● Problem requirements
What lines of the data below hold the string "community"? Copy each one.

● Task data
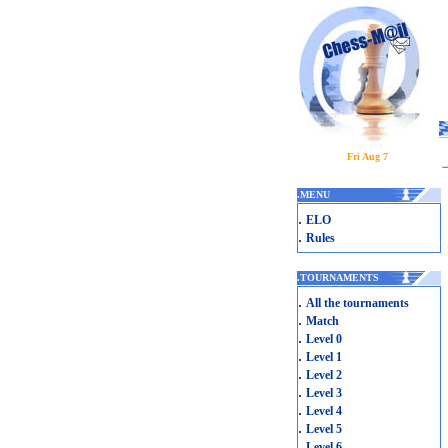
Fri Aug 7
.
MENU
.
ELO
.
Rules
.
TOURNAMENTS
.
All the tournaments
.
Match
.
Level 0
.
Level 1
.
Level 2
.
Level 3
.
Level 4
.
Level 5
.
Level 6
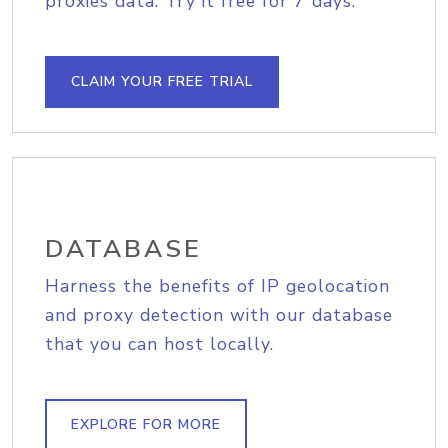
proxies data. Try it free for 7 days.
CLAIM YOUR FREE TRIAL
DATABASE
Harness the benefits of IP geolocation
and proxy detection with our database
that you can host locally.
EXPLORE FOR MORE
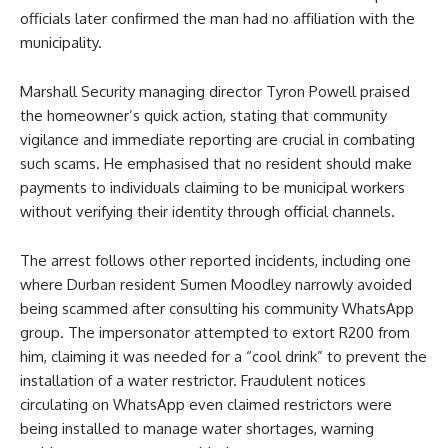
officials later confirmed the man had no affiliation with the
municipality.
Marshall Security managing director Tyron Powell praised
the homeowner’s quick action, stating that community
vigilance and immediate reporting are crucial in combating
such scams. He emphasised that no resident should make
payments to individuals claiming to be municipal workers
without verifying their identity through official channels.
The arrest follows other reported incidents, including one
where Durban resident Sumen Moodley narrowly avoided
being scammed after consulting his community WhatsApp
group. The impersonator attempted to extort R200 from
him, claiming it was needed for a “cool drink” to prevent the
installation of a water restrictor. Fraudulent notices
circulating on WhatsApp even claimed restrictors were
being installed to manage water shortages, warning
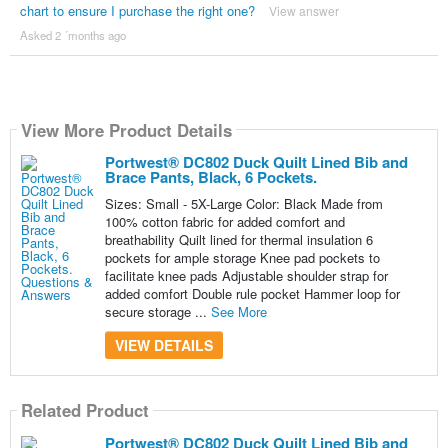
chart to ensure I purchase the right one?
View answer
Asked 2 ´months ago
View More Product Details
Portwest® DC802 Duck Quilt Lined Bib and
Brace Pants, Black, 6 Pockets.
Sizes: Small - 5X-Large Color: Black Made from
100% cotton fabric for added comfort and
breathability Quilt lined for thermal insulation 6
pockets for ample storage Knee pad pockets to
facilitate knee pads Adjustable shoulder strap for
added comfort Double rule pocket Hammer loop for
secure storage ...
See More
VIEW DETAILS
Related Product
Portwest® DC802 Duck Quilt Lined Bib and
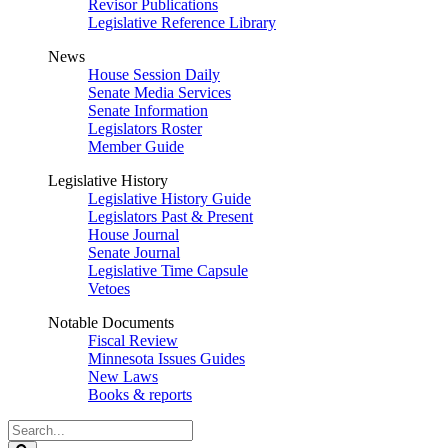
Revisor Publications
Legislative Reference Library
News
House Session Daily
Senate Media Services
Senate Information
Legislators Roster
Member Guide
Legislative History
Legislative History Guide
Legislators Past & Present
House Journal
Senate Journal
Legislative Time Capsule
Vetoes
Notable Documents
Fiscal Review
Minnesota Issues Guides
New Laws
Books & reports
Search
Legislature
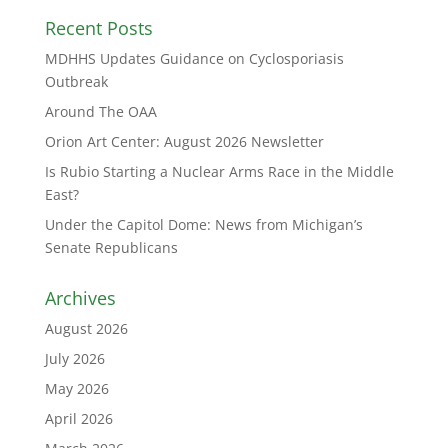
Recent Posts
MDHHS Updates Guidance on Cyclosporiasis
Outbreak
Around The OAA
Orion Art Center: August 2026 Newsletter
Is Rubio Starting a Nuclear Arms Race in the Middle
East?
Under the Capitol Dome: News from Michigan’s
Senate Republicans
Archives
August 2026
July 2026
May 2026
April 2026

---

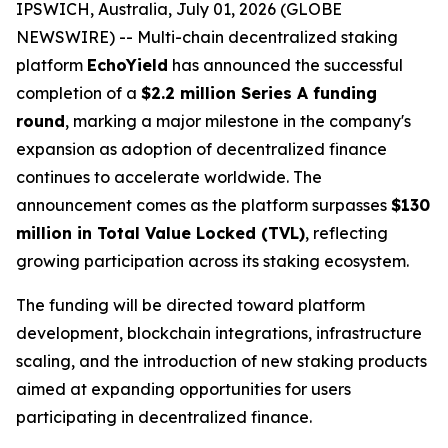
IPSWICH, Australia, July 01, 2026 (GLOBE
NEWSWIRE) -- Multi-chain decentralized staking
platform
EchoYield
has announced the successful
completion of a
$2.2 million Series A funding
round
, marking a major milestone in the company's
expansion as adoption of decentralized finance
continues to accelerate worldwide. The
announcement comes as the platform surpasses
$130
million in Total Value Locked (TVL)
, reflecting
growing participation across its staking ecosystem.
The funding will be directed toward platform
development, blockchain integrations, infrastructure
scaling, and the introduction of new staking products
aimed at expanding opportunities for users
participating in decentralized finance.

● Solved problem
the homeowner’s quick action, stating that community
being scammed after consulting his community WhatsApp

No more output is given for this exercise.